An untold chapter of the wealth of nations is the concomitant invention of a new cuisine. The past decades have been witness to successive waves of international restaurants, each marking the ascent to power of the nation of origin -- think Japanese, Korean, Thai, Indian, Vietnamese, even Californian. By this measure the June 8th opening of Nuela (short for Nueva Latina) in Manhattan signals a new phase in the rise to international political and financial power of South American nations. Nuela provides an exciting blend of flavors styles from South America, what I call Pan American Fusion. New York has not had such an elegant offering since Fonda da Sol closed its doors on the ground floor of the Time Life building in the early 70s.

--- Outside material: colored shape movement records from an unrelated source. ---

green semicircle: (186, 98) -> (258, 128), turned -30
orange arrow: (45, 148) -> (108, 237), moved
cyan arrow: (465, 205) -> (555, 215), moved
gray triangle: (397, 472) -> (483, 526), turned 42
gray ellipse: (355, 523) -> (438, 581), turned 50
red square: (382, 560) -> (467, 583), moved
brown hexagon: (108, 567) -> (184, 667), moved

Nuela is more than a restaurant; it is a statement of South American unity and fashion. South Americans from all nations will recognize the flavors. Favorites from Venezuela, Columbia, Ecuador and Mexico populate the menu. If the cuisine of one country dominates, it must be Peru. There is a separate cerviche menu offering 18 different types of lightly marinated sea food including: fluke preserved in lemon yogurt, black olive with fish chicharron (fried skin); mackerel with creamy kosho, butter lemon cups and lychee; sea urchin with basil, honey yuzu and fresno chili-each delicious. The closest comparison that comes to mind is the inventive sashimi "Sushi of Gari" on the upper Eastside. A wonderful light dinner can be had "tapas style" at the cerviche bar.

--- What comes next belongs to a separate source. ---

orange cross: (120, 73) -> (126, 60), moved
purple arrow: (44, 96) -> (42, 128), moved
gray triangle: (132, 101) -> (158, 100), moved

There are eight different categories on the menu in addition to cerviche and dessert. Picos are small starters. The fois gras croquettes with gingersnap and rum are a revelation (warning eat in one bite as the flavors literally burst in your mouth!). Antichurchos, Emapanadas Bocadillos are all warm starters and include: beef heart with aji panca and confit potatoes; octopus and pork belly with shisito mayo; chifa with pork and rock shrimp in a curry mustard emulsion; smoked brisket arepas with plantains, black bean and queso blanco (served vegetarian with a smoked mushroom option). The salads and soup are fresh and delicious and include: shaved hearts of palm, smoked dates, farofa with coconut vinaigrette and a spicy soup of crayfish and rock shrimp with yucca, potatoes and poached egg. Main courses are labeled Platos and those to share Para la Mesa. We tried two "Mesas", Whole Market Fish, presented without bones served with hearts of palm, ginger, radish, scallion, cilantro and a surprising roccotto soy dipping sauce (a happy fusion of Peruvian and Asian flavors) and Arroz con Pato a combination of crispy duck breast, roasted fois gras, verde rice and soft duck egg, as delightful to see as to taste. The chef, Adam Schop, is from the United States, but has perfected and enhanced the best of South American flavors.

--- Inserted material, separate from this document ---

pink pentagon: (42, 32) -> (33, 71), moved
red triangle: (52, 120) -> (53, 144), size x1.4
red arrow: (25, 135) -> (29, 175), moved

I was invited to a "soft opening" of Nuela by Angel Sanchez, the noted Venezuelan fashion designer, who together with Christopher Coleman, designed the exciting interior. Fabrics are emphasized as you might expect. The dominant color is a bright and flattering orange. The art is vibrant, the music contemporary South American. The lighting and sound levels are just right for comfort and pleasure. With Nuela, a vibrant Latin American cuisine has come of age in New York.
Nuela is located on 43 West 24th Street (just off of Fifth Avenue) telephone 1 212 929 1200.